Work request = Only certain lines below are wanted: those starting at the line containing "ориентировочно не превышает схожие работы с" and ending at the line containing "оперативность выполнения работы;", both included, each retyped exactly.

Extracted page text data
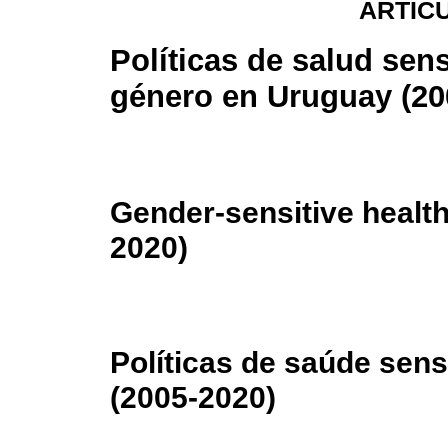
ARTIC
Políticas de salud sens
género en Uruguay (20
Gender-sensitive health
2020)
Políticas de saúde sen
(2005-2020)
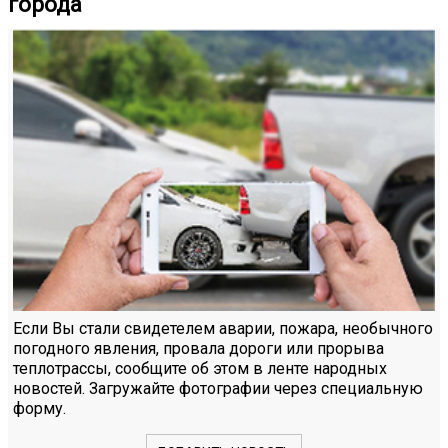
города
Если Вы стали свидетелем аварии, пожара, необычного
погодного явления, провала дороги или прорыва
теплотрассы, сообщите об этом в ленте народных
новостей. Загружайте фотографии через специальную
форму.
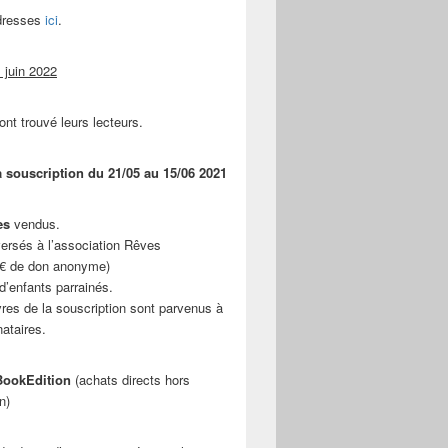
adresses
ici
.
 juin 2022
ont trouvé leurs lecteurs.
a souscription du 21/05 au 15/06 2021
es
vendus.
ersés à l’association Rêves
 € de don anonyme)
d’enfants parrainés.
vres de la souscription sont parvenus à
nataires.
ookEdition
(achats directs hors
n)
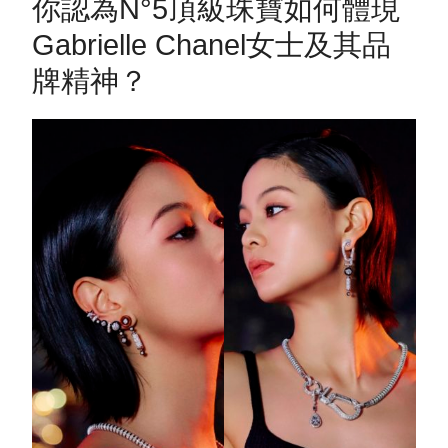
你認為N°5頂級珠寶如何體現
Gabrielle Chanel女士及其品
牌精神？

==

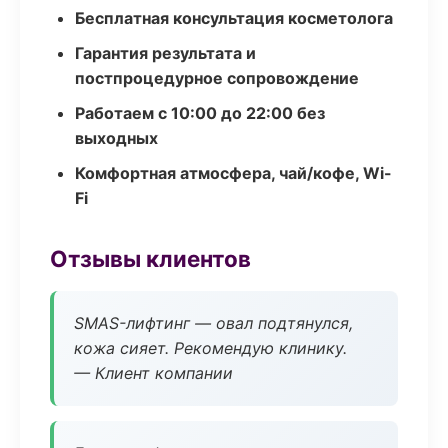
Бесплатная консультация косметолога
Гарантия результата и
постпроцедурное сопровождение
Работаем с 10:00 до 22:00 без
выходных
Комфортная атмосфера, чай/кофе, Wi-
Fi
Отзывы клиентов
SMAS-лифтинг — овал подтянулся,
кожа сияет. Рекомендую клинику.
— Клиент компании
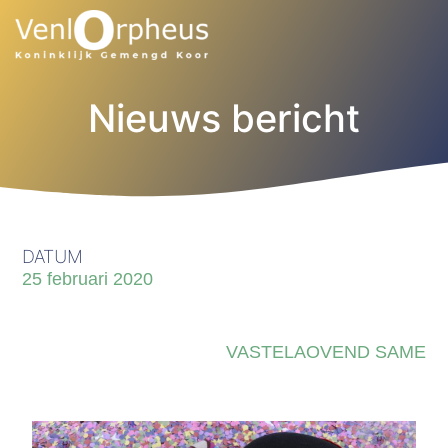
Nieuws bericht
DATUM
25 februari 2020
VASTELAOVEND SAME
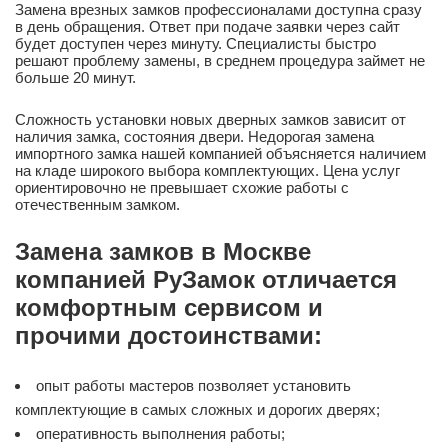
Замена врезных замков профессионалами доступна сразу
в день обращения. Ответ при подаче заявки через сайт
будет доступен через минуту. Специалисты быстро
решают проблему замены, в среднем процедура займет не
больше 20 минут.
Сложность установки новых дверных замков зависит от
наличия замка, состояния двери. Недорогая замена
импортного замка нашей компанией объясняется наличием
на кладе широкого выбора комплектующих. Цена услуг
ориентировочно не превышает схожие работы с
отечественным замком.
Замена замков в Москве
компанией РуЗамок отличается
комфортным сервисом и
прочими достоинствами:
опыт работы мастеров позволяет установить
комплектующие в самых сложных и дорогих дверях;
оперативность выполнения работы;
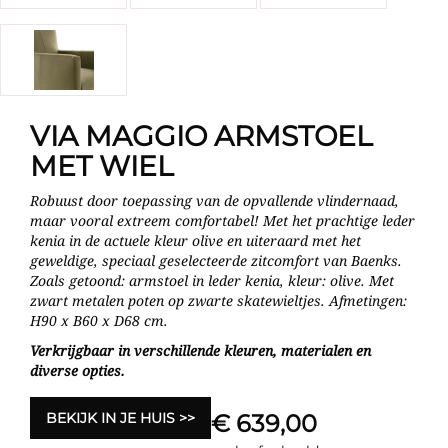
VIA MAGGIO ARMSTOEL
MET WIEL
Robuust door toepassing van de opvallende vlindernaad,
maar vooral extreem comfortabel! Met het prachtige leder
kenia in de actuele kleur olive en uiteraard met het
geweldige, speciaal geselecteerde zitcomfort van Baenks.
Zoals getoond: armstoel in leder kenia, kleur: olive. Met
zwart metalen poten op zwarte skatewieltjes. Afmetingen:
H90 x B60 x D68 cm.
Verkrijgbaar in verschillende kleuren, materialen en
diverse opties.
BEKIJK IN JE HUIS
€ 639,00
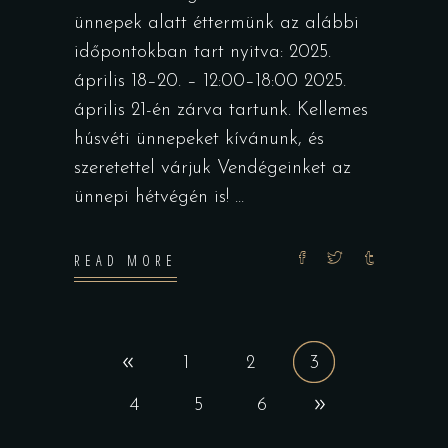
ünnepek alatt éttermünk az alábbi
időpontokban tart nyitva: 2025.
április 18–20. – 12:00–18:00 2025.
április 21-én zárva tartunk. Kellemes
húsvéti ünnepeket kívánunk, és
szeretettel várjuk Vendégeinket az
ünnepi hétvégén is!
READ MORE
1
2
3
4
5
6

Answer section =
ориентировочно не превышает схожие работы с
отечественным замком.
Замена замков в Москве
компанией РуЗамок отличается
комфортным сервисом и
прочими достоинствами:
опыт работы мастеров позволяет установить
комплектующие в самых сложных и дорогих дверях;
оперативность выполнения работы;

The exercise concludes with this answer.